With the pictures left out, write out the records verbatim.

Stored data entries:
>>>>

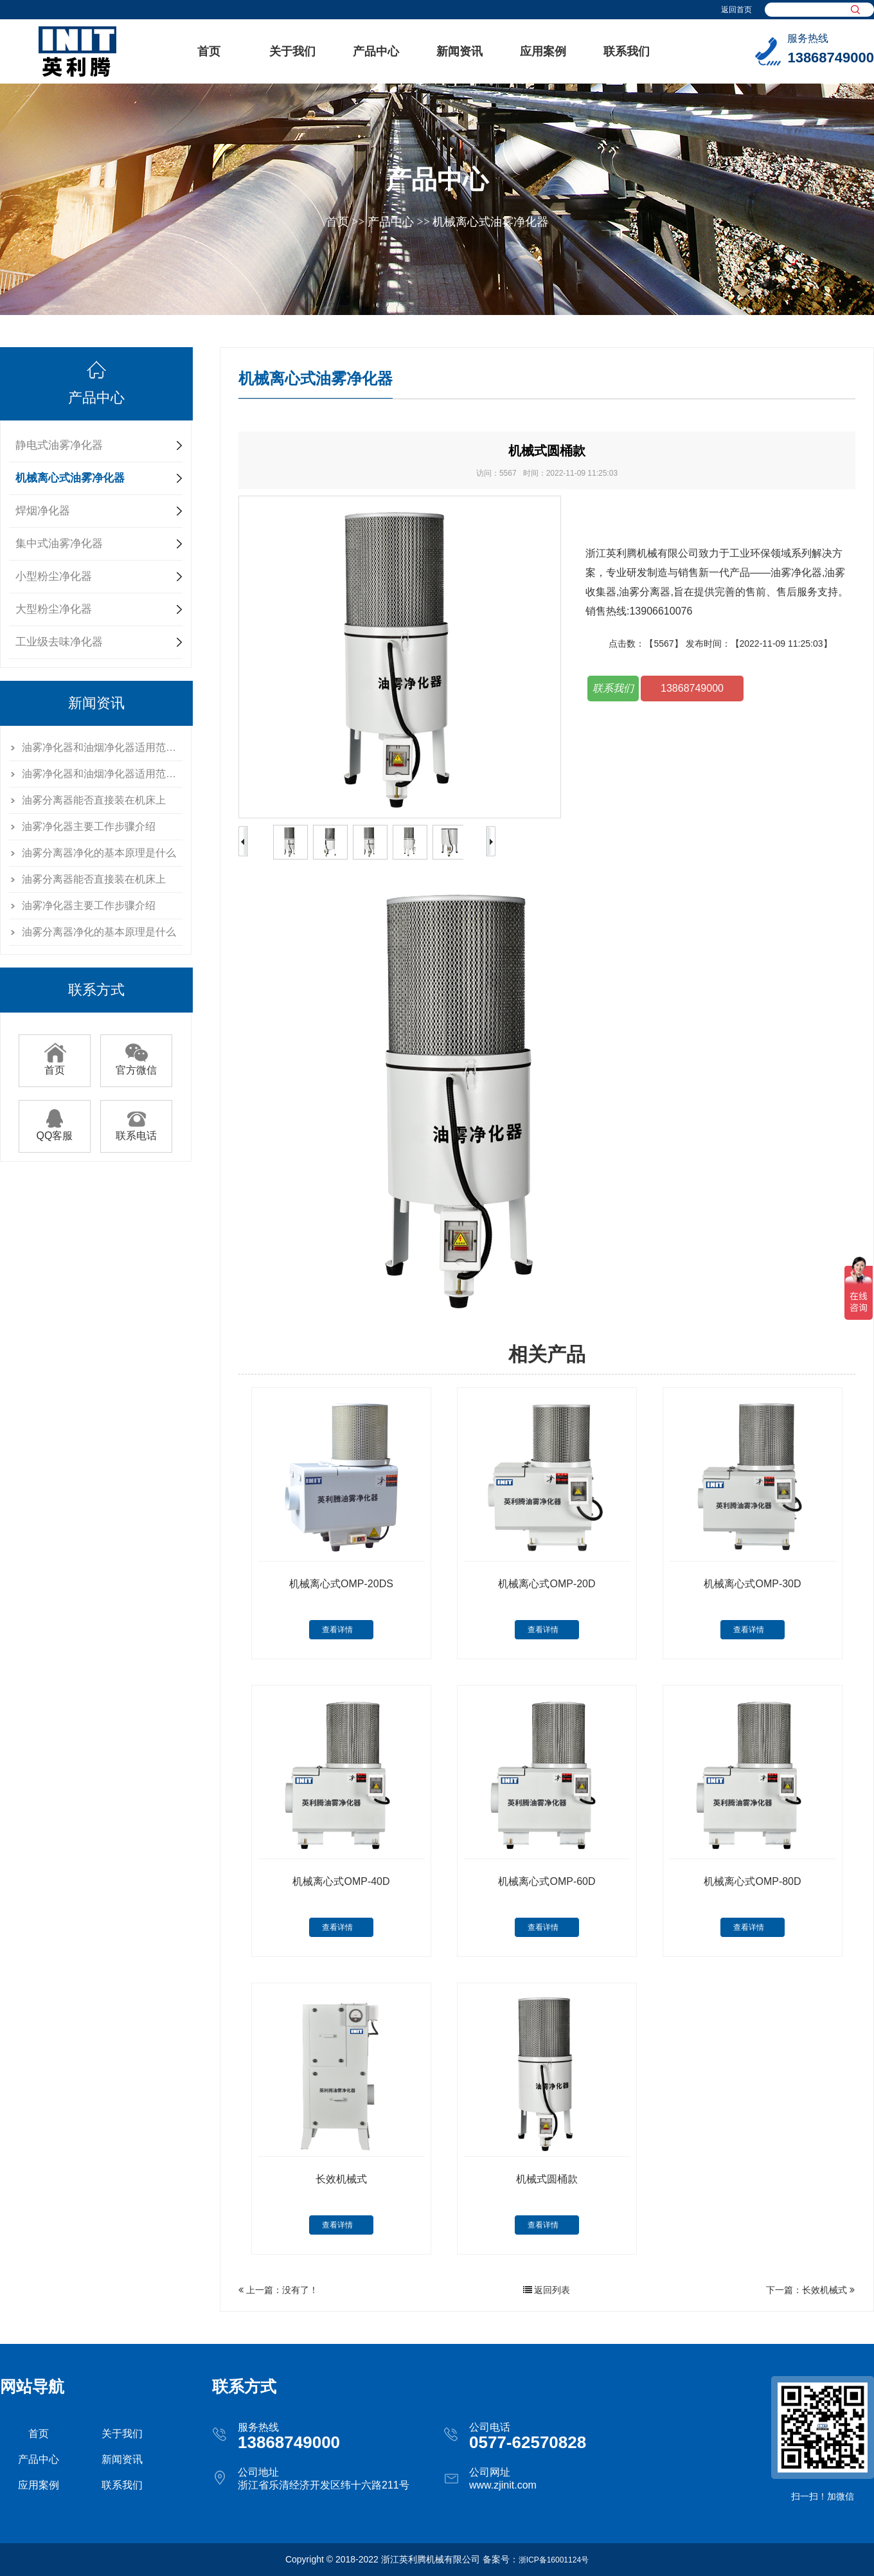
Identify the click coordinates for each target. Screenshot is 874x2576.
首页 (208, 51)
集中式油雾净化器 (59, 543)
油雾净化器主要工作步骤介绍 (89, 826)
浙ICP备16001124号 (554, 2559)
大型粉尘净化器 (53, 609)
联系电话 (136, 1131)
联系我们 (626, 51)
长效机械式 (824, 2290)
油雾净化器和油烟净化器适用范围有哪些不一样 (102, 747)
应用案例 (543, 51)
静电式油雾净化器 (59, 445)
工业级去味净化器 (59, 642)
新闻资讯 (459, 51)
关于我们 (292, 51)
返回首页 (736, 9)
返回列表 (547, 2290)
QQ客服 (55, 1131)
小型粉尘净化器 (53, 576)
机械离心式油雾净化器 (490, 221)
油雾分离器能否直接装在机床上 (94, 800)
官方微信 (136, 1065)
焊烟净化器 (42, 511)
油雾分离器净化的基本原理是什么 (99, 852)
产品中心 (376, 51)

<<<<

** Reply to the exercise **
Identify the click coordinates for each target. Screenshot is 874x2576.
首页 (208, 51)
集中式油雾净化器 (59, 543)
油雾净化器主要工作步骤介绍 (89, 826)
浙ICP备16001124号 (554, 2559)
大型粉尘净化器 (53, 609)
联系电话 (136, 1131)
联系我们 (626, 51)
长效机械式 (824, 2290)
油雾净化器和油烟净化器适用范围有哪些不一样 (102, 747)
应用案例 (543, 51)
静电式油雾净化器 (59, 445)
工业级去味净化器 (59, 642)
新闻资讯 (459, 51)
关于我们 (292, 51)
返回首页 (736, 9)
返回列表 (547, 2290)
QQ客服 (55, 1131)
小型粉尘净化器 (53, 576)
机械离心式油雾净化器 (490, 221)
油雾分离器能否直接装在机床上 (94, 800)
官方微信 (136, 1065)
焊烟净化器 (42, 511)
油雾分离器净化的基本原理是什么 (99, 852)
产品中心 (376, 51)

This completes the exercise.